USA and Mexico inaugurate a new stage in security matters

The US Attorney General, Merrick Garland, and State Secretaries, Antony Blinken, and national security, Alejandro Mayards, have traveled to Mexico City to parti

USA and Mexico inaugurate a new stage in security matters

The US Attorney General, Merrick Garland, and State Secretaries, Antony Blinken, and national security, Alejandro Mayards, have traveled to Mexico City to participate in a high-level dialogue with which to lay the foundations of bilateral cooperation In terms of security for the coming years. The two parties come to this meeting with different proposals: while the delegation sent by Joe Biden simply seeks to "update" the existing agreements, Mexican negotiators want to change strategy and focus on "taking care of the causes that originate violence."

The issue that has marked all previous statements has been the possible continuity or elimination of the 'Mérida Initiative' signed by the former Presidents George Bush and Felipe Calderón in 2008. Although the United States has invested more than 13,000 million of Dollars to finance the Mexican Armed Forces and the fight against drug trafficking, that strategy has been demonstrated failed.

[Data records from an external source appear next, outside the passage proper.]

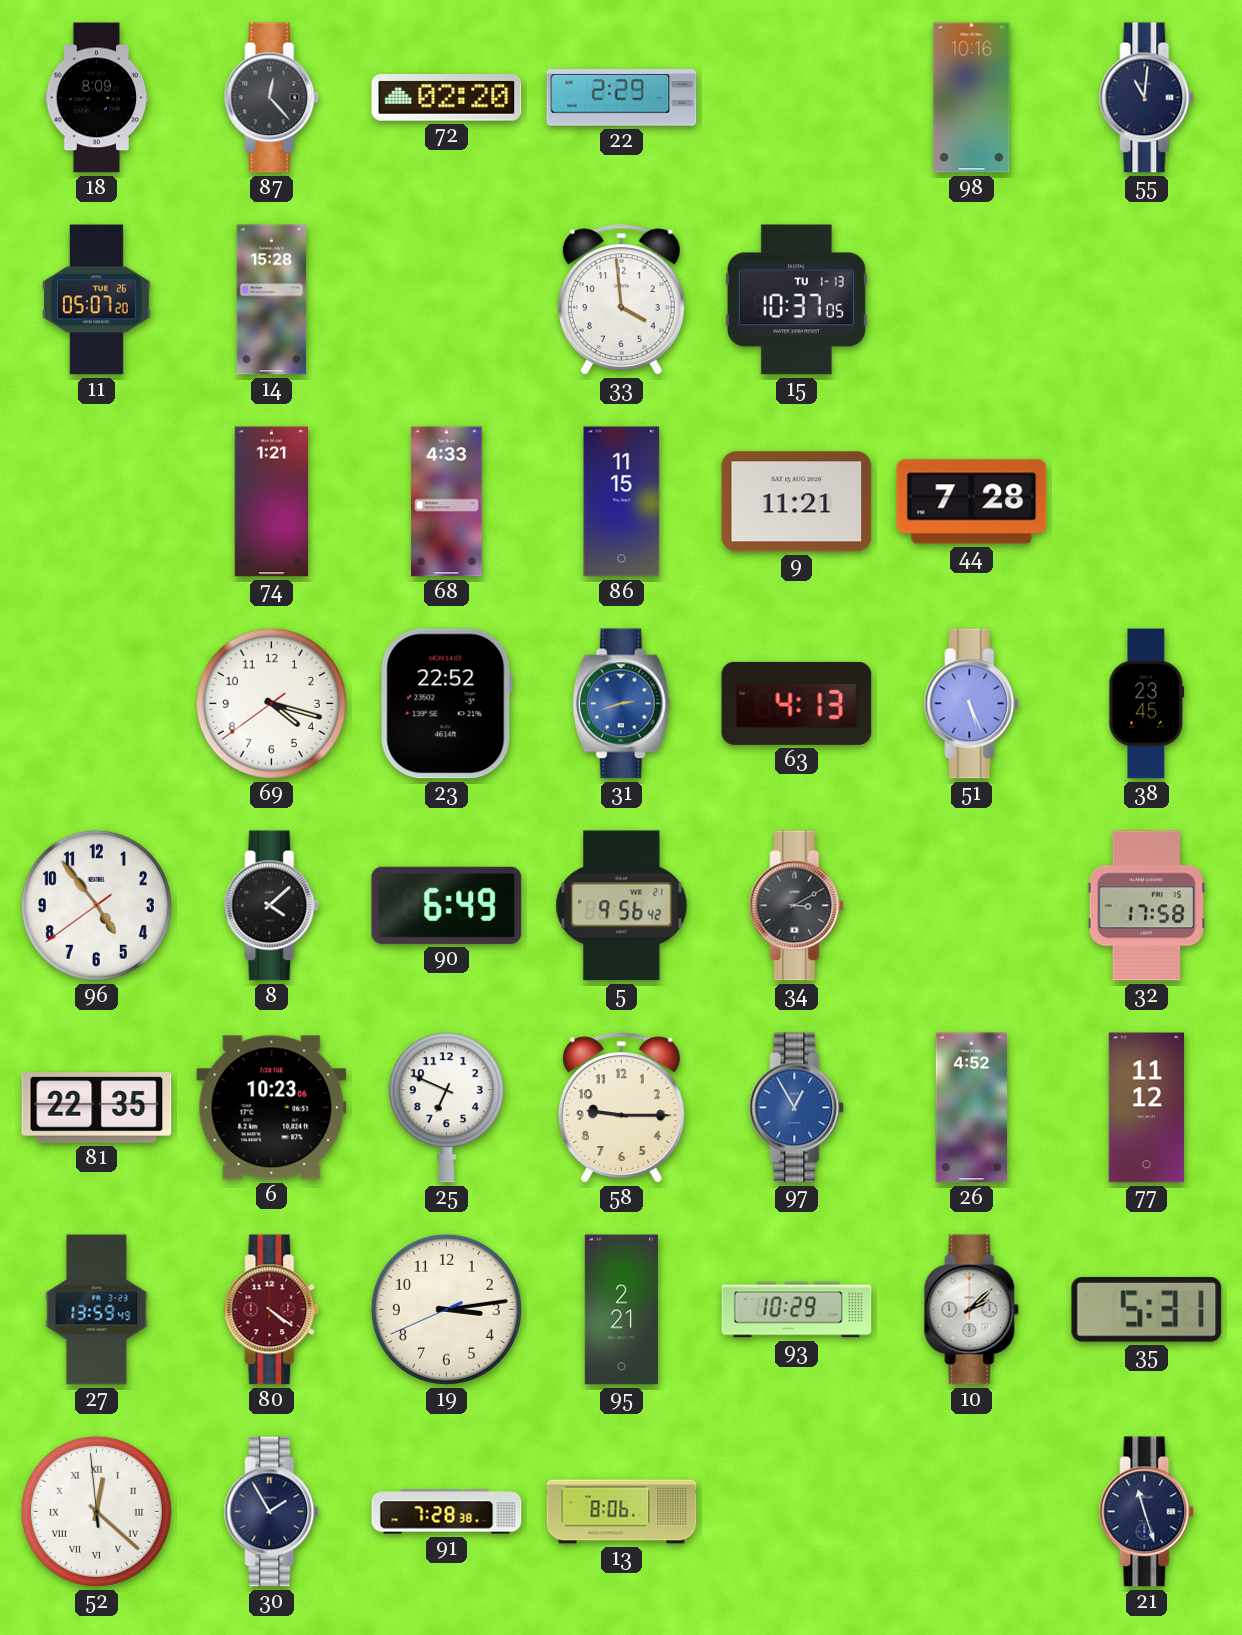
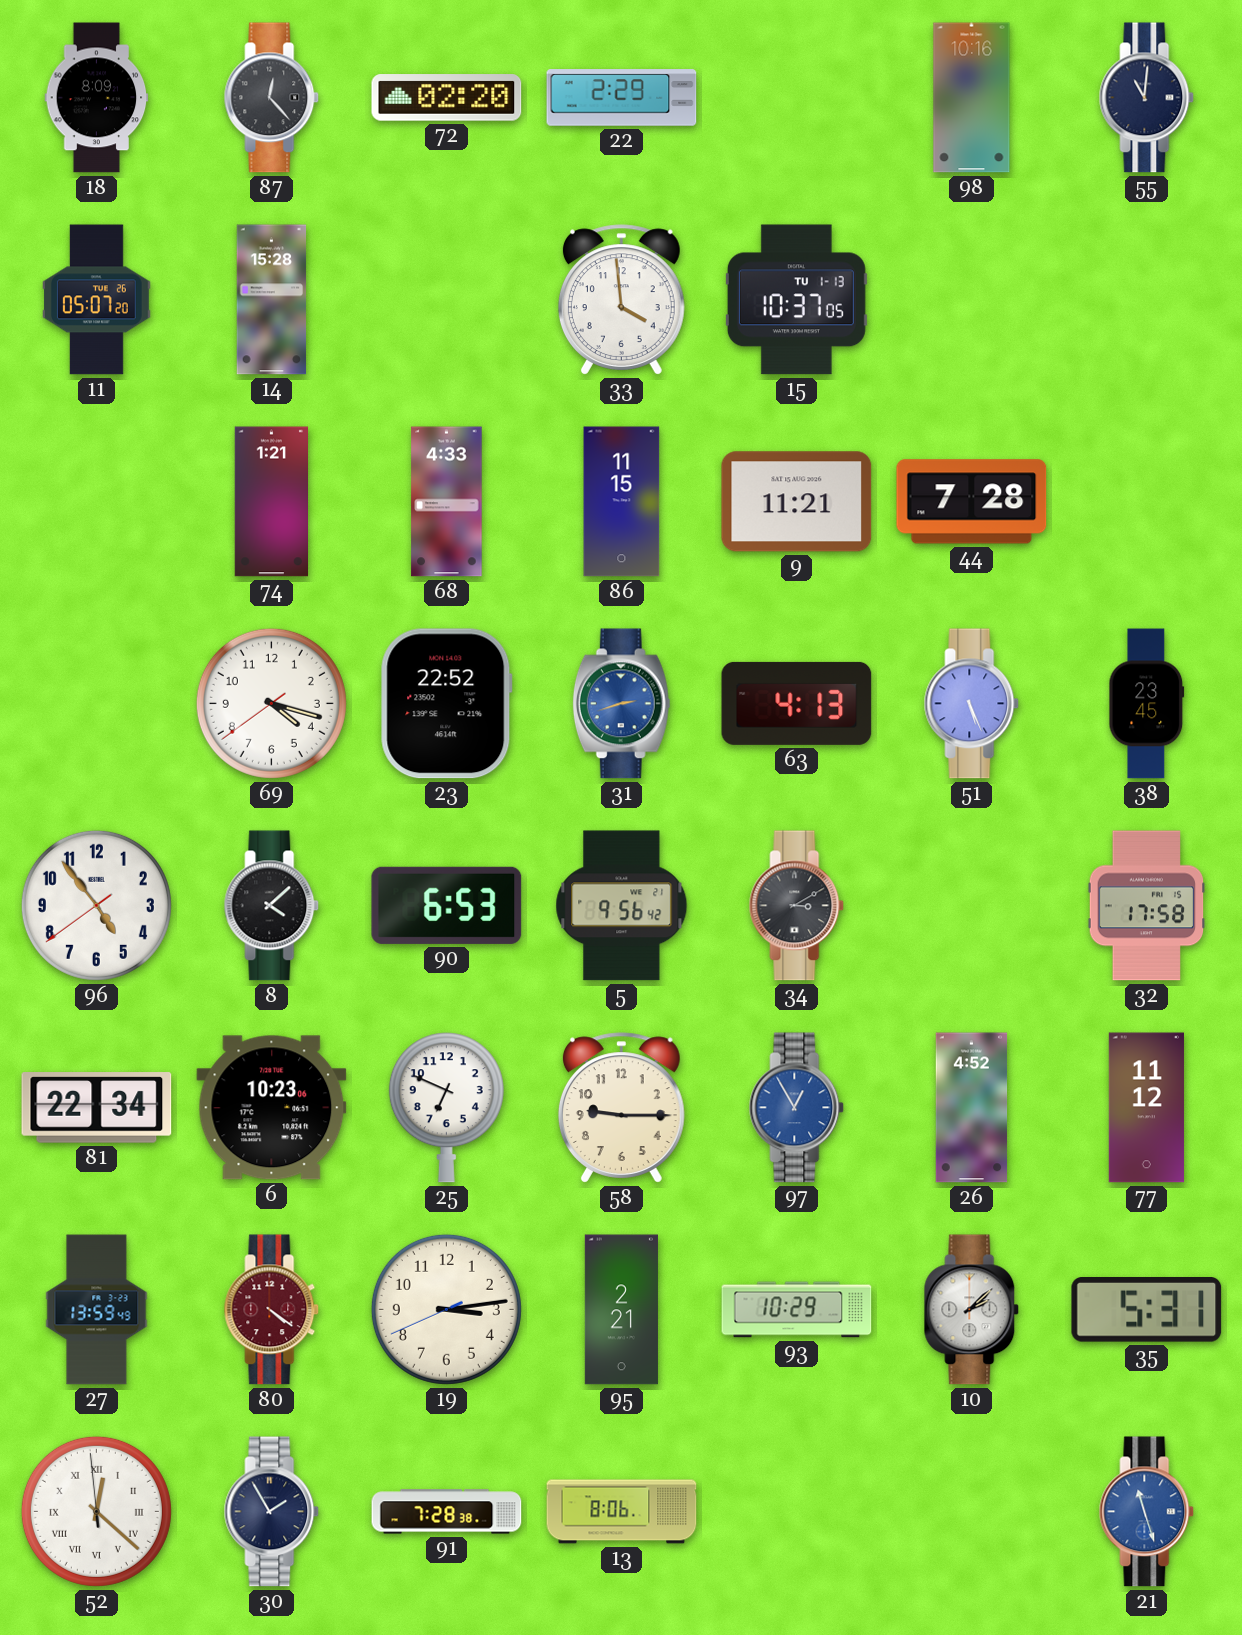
90: 6:49 -> 6:53
81: 22:35 -> 22:34
21 dial: navy -> blue
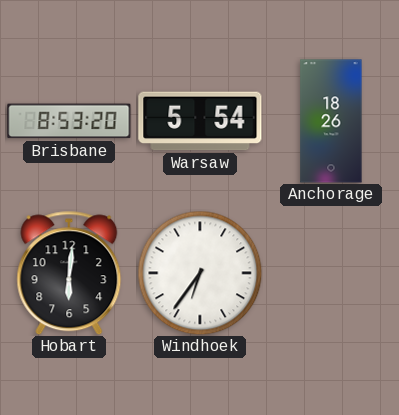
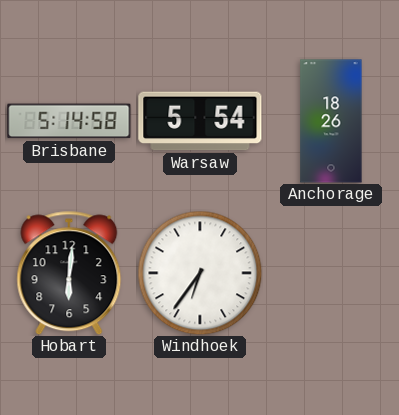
Brisbane: 8:53 -> 5:14
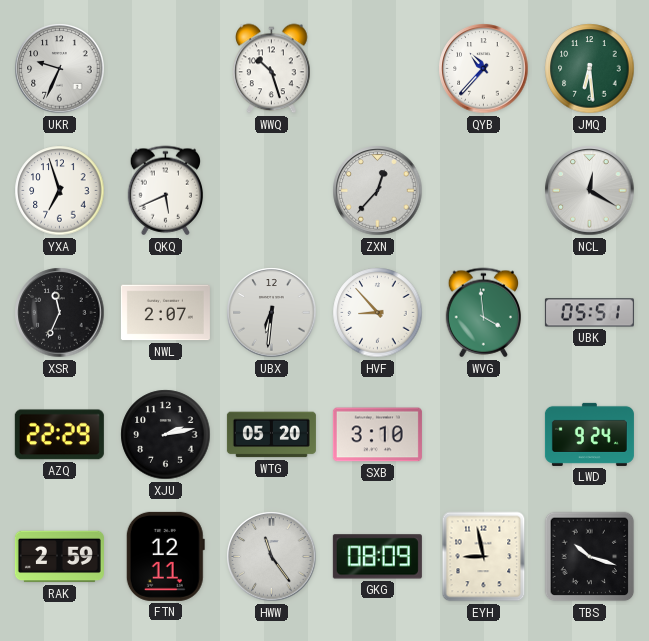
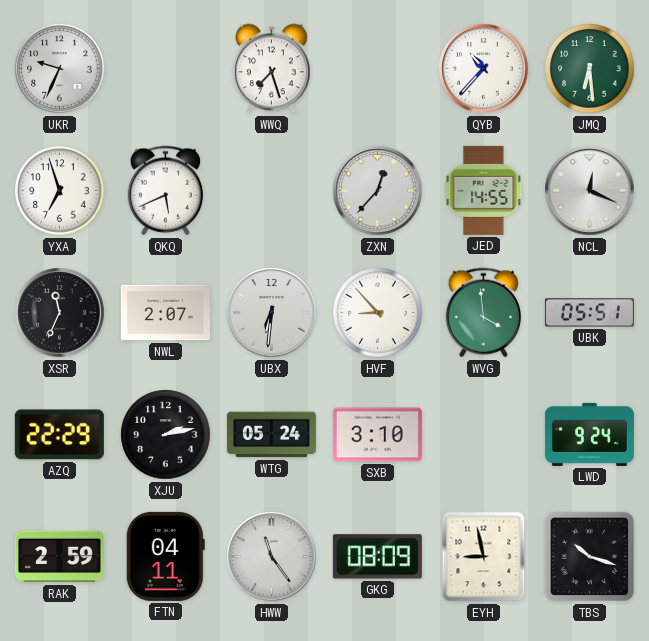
WWQ: 10:27 -> 7:27
JED: none -> 14:55
NCL: 12:20 -> 12:19
WTG: 05:20 -> 05:24
FTN: 12:11 -> 04:11
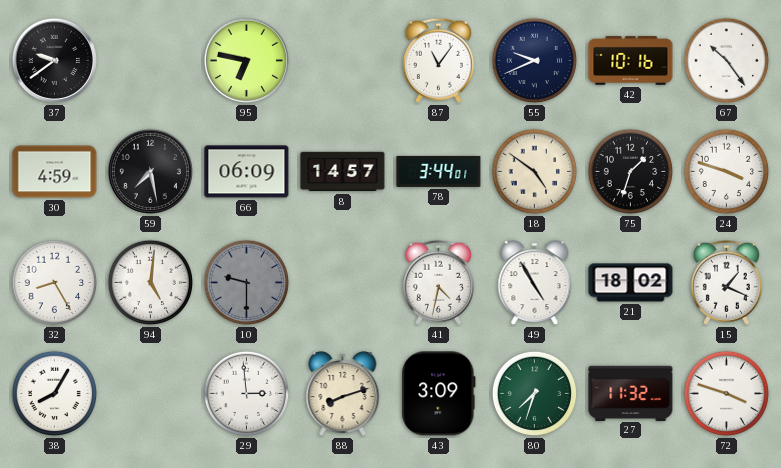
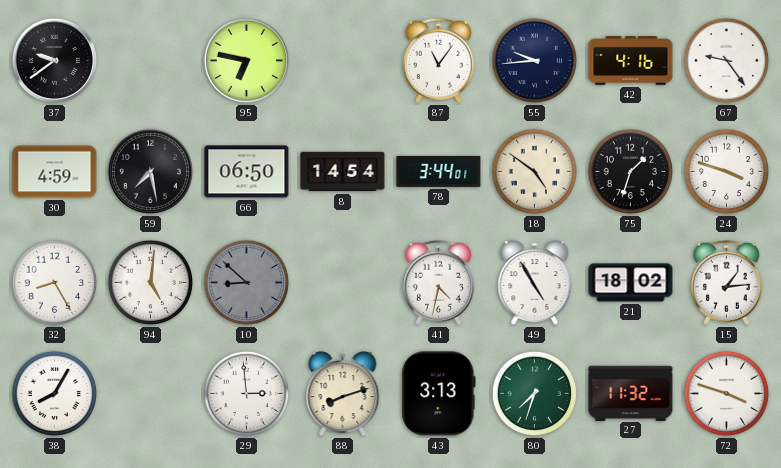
55: 9:41 -> 9:44
42: 10:16 -> 4:16
67: 10:24 -> 9:24
66: 06:09 -> 06:50
8: 14:57 -> 14:54
10: 9:30 -> 8:52
15: 1:19 -> 1:14
43: 3:09 -> 3:13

On the eve of the meeting, the Mexican Chancellor, Marcelo Ebrard, gave the project buried: "There has to be a new stage, leave behind the Initiative Mérida that is assistance, is based on another security strategy other than that today is Implementing ".

Unlike the stage of former President Calderón, who declared the "war to narco" causing more than 350,000 deaths, the new strategy of the Mexican government has been marked by the "Hugs, No Balazos" politics, expressed in the past by Lopez Obrador The world was able to know well the consequences of that bet on the well-known 'culiacanzo', when the army was forced to free Ovidio Guzmán, son of El Chapo, after the Sinaloa cartel assaults will take the city of Culiacán.

Another of the issues on which the Government of López Obrador wanted to influence is US arms trafficking to Mexico. "What we want is that weapons no longer come, not that come more. 70% of arms, as we know, come from there," Ebrard explained. Last August, the Mexican government presented a historic demand against 11 US arms companies indicated by "negligent practices" that facilitate international traffic.

The meeting of this Friday will allow to lay the foundations of a negotiation that could be translated into a formal agreement on January 30. The US delegation has insisted that, beyond possible change of name, it is necessary to "preserve the significant achievements that the Mérida initiative has had." In addition to arms trafficking, other matters such as extraditions, combat to drug trafficking and trafficking in persons, respect for the sovereignty of both countries (with special attention to the DEA incursions in territory are now Mexican), and the management of the latent migratory crisis that, in recent weeks, has pushed thousands of Haitians to the border to misery and seek refuge in US territory.